El Vindicado Nemorimyza posticata: El Gran Gladiador del Jardín

El Vindicado Nemorimyza posticata: El Gran Gladiador del Jardín

¿Quién diría que un pequeño insecto podría agitar tantas plumas? Nemorimyza posticata es un ejemplar interesante que juega un papel importante en los ecosistemas europeos y norteamericanos.

Vince Vanguard

Vince Vanguard

¿Quién diría que un pequeño insecto podría agitar tantas plumas? Nemorimyza posticata, un nombre que suena como un DJ de techno underground, es en realidad un diminuto insecto perteneciente a la familia de las moscas minadoras. Fue descrito por primera vez en el siglo XIX, cuando algún intrépido entomólogo tuvo la osadía de dedicar horas en un prado europeo, probablemente riéndose ante la perspectiva de que este diminuto bicho pudiera causar cualquier clase de caos. ¿Qué hace? Así es, se alimenta de las hojas; esas mismas que los jardineros devotos cultivan con tanto cariño. En cuanto a dónde, nuestra amiguita se extiende por toda Europa y Norteamérica, disfrutando de veranos cálidos bajo la relajante luz solar.

Ahora bien, puede que algunos amantes de la naturaleza quieran declararle la guerra a este insectillo, pero quizá sea mejor entender exactamente qué hace tick a Nemorimyza posticata —¿y por qué tuvimos que inventar un nombre tan largo para una mosca? Le gusta perforar las capas de las hojas, creando intrincados patrones que, aunque puedan parecer una forma de arte renegado, resultan ser un sistema digestivo portátil. Cuando se les da una hoja de grosellas, ríase con ellos o contra ellos, trabajan como revolucionarios del jardín.

Siendo un insecto que erosiona el orgullo de un jardinero, es natural que algunos se pregunten por su verdadero papel en el ecosistema.

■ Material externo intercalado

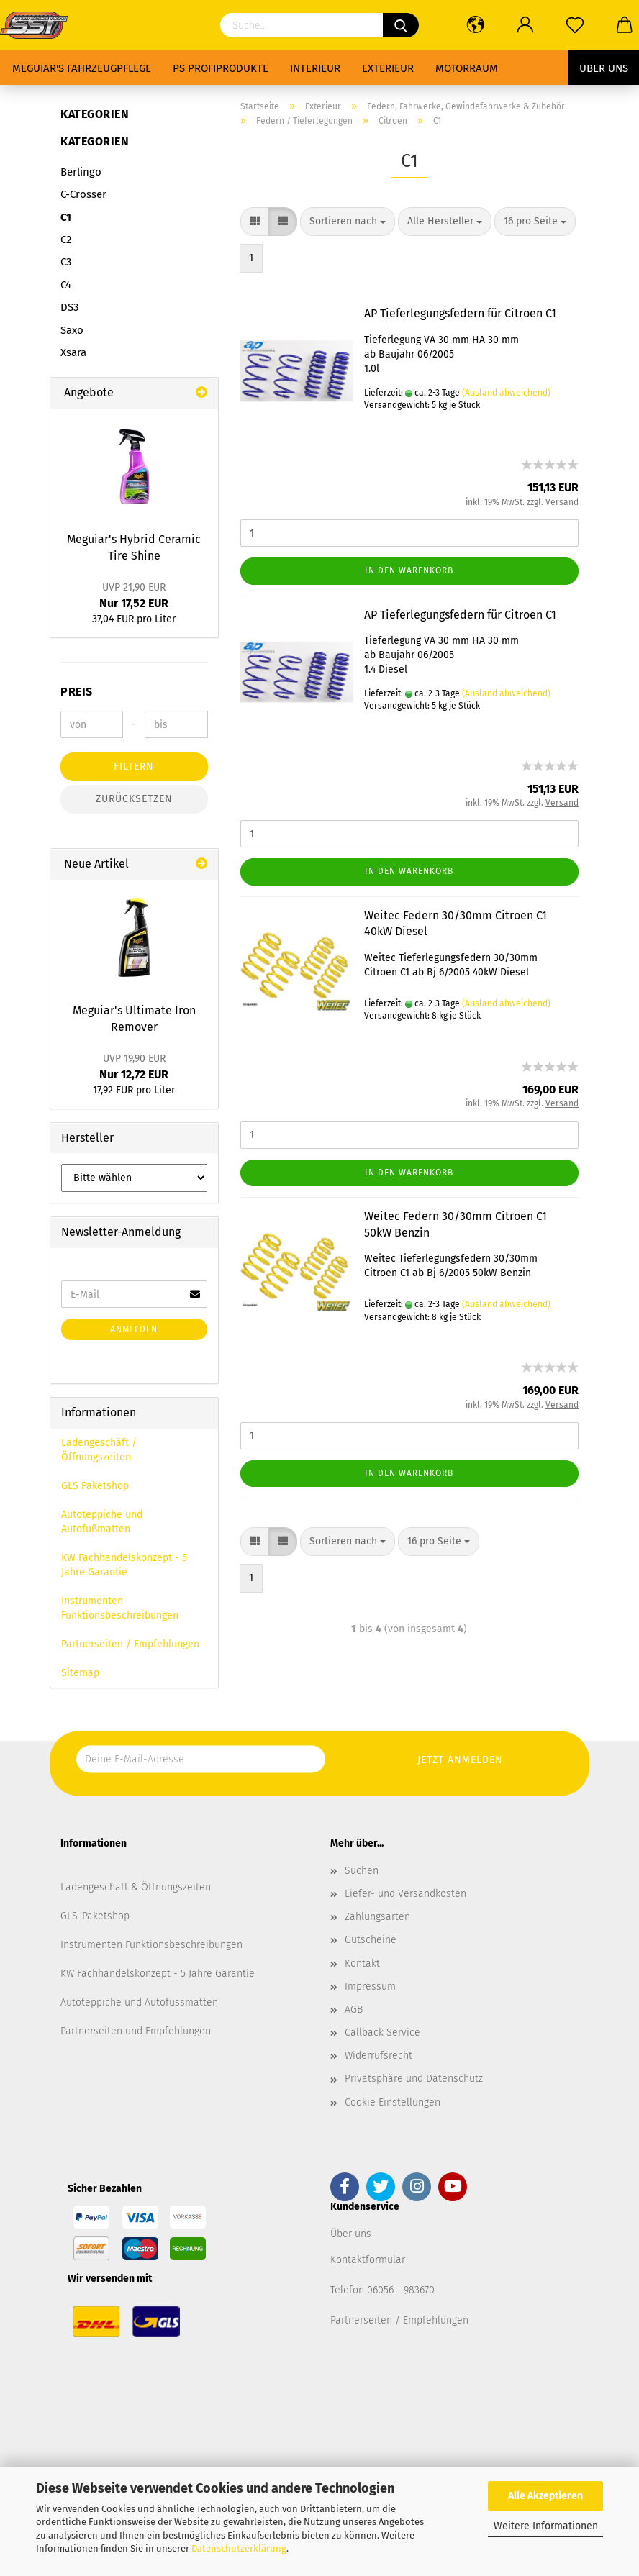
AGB (354, 2009)
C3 (65, 261)
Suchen (362, 1871)
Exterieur (388, 68)
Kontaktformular (367, 2260)
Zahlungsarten (377, 1917)
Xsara (73, 352)
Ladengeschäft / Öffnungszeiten (99, 1450)
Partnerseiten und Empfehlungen (135, 2031)
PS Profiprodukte (220, 68)
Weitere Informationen (546, 2526)
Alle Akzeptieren (545, 2496)
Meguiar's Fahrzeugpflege (81, 68)
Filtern (134, 766)
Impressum (370, 1986)
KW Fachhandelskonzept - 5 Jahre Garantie (124, 1565)
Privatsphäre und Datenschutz (414, 2078)
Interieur (315, 68)
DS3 (69, 307)
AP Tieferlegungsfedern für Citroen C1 (460, 313)
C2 (65, 239)
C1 (65, 217)
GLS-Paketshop (95, 1916)
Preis (76, 691)
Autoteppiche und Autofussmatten (139, 2002)
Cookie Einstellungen (392, 2102)
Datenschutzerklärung (238, 2548)
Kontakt (362, 1963)
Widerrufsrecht (378, 2055)
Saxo (71, 330)
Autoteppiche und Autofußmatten (101, 1521)
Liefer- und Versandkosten (405, 1894)
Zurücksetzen (134, 799)
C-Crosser (83, 194)
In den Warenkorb (409, 570)
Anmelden (134, 1329)
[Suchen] (401, 25)
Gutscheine (370, 1940)
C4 (65, 284)
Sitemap (80, 1673)
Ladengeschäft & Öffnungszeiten (135, 1887)
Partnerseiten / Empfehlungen (130, 1644)
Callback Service (382, 2032)
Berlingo (80, 171)
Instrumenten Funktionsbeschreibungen (119, 1608)
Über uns (603, 68)
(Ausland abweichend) (506, 393)
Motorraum (466, 68)
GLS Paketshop (95, 1486)
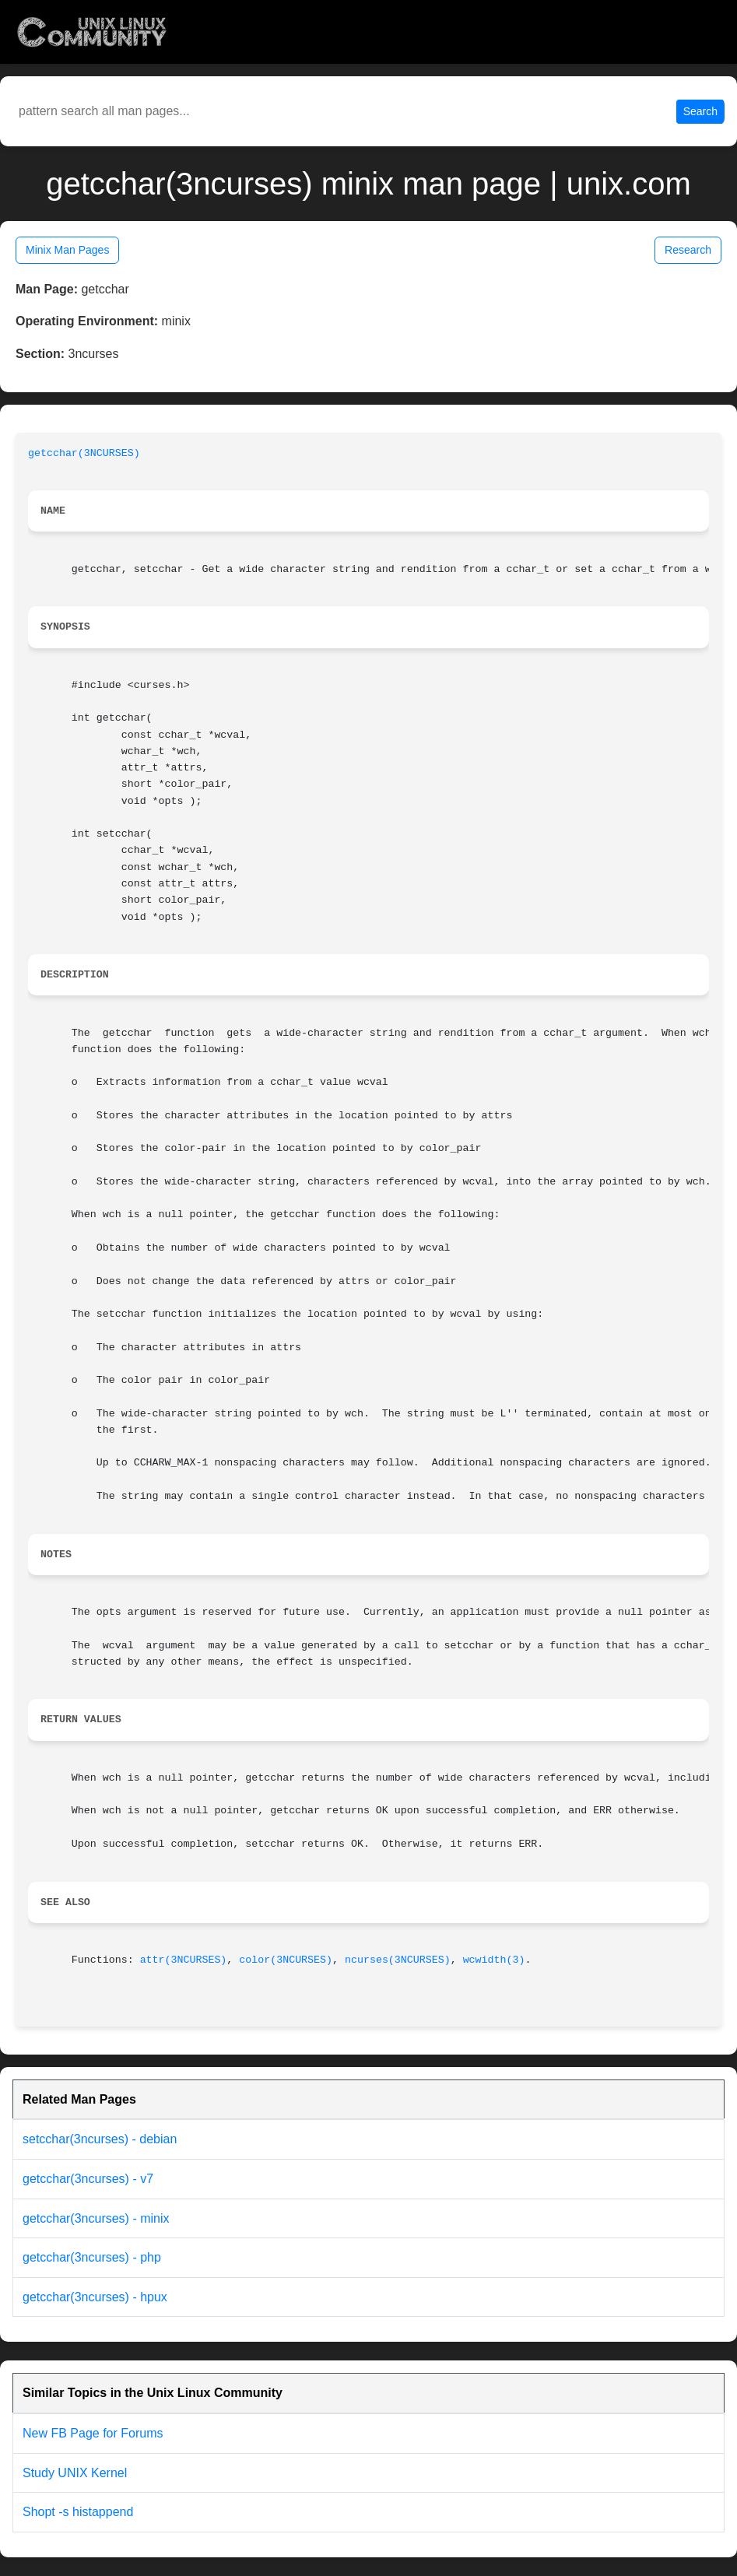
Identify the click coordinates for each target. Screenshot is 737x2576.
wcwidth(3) (494, 1960)
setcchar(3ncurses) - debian (100, 2139)
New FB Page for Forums (93, 2433)
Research (688, 250)
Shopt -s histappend (78, 2511)
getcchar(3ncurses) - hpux (95, 2297)
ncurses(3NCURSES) (398, 1960)
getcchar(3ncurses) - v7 (88, 2178)
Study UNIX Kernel (75, 2472)
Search (700, 111)
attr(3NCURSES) (183, 1960)
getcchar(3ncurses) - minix (96, 2218)
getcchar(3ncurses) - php (92, 2257)
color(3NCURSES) (285, 1960)
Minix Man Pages (67, 250)
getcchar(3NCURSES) (84, 453)
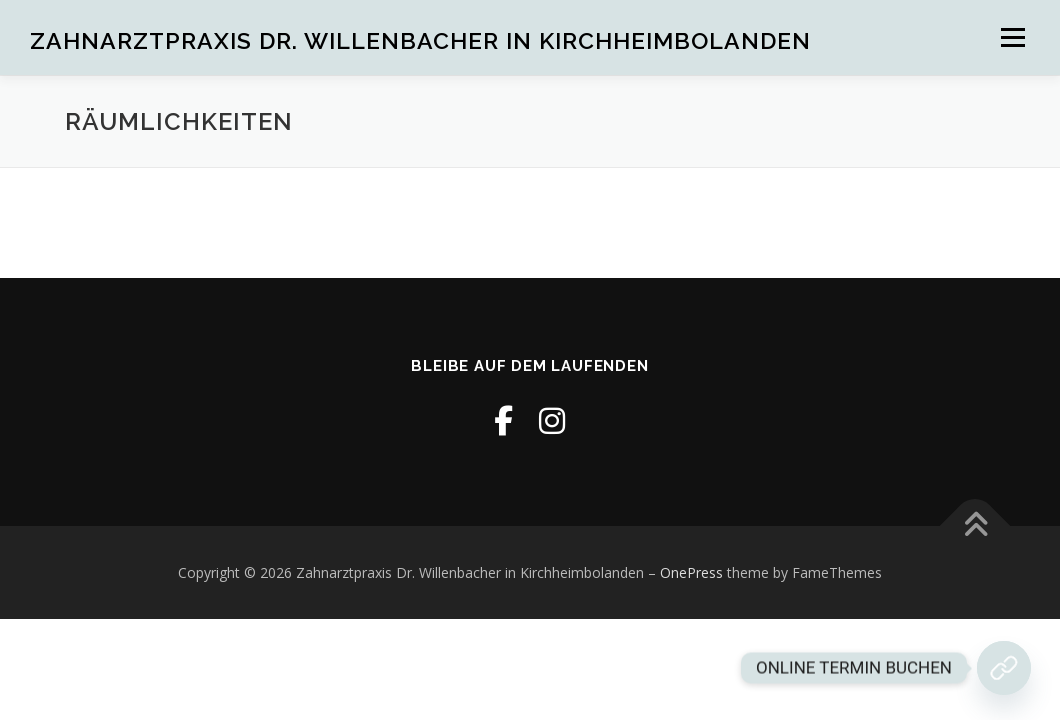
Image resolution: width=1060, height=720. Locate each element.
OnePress (691, 572)
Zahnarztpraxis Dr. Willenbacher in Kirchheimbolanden (420, 40)
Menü (1012, 37)
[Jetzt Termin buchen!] (1004, 668)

Pues bien, es conocido que una pequeña destrucción puede crear formas artísticas para argumentar. Si siempre adaptamos nuestros jardines para que sean lo más perfectos posible, nos olvidamos que estas moscas también atraen a otros insectos predadores, generando un equilibrio natural.

Aquí viene la realidad que pocos quieren enfrentar, o que algunos prefieren ignorar en su infinito manto de corrección política: este tipo de interven-arte no siempre necesita intervención humana. Total, ¿no hacían lo mismo nuestros ancestros? Las trampas para insectos y pesticidas eran imaginaciones de mentes soñadoras y, cuando tanto se lleva el cuento de ser naturales, permitamos que nuestra diminuta aliada Nemorimyza posticata haga de las suyas. Eso sí, siempre y cuando no quiera improvisar sobre sus plantas favoritas.

Cabe preguntar: ¿qué debería hacer el político promedio sobre esto? Con temas de trascendencia como estos, ciertamente no podemos quedarnos mirando a otro lado. Hay quienes podrían optar por enviar un ejército de productos químicos para exterminarlos, pero es una acción que necesita de una reflexión más profunda. Porque en realidad, está implícito en esta mosca una sabiduría que ha escapado a la comprensión superficial de nosotros, los meros mortales vegetales.

No debemos olvidar que en el juego de poder entre un universo de hojas, estas criaturas minúsculas han encontrado su lugar. En la vasta pieza operística de la naturaleza, Nemorimyza posticata toca su parte; las hojas se convierten en su lienzo y si esto no puede conceder una impresión de sustento mutuo, pues ¿qué puede? Si relajáramos nuestros precintos de eficiencia total y permaneciéramos hipnóticamente embelesados por el elegante chaos de la naturaleza, entenderíamos que no podemos cambiar todo a nuestro antojo.

Así que la próxima vez que vean a Nemorimyza posticata trazando patrones incontables en su jardín, mírenla con respeto y reconocimiento. No le dejen entrar a sus verduras, claro, somos seres de cierta supremacía después de todo. Pero en cualquier otro rincón de su feudo verde, déjenla demostrar su insaciable apetito y ritmo de vida frenético.

Quizá lo olvidamos en la época actual, pero la paciencia fue alguna vez una gran virtud que el tiempo ha desvanecido. Observemos, descansemos y, aunque a algunos liberales les moleste, seguramente hay una lección aquí para todos nosotros, esperentes dorados de la cultura jardinera. Hay una tonada que resonará en los conmovedores susurros del viento, y esos trazos en nuestras hojas bien podrían ser las notas perdidas de un himno natural más grande. Dejemos a Nemorimyza posticata celebrar su existencia sin más retórica complicación.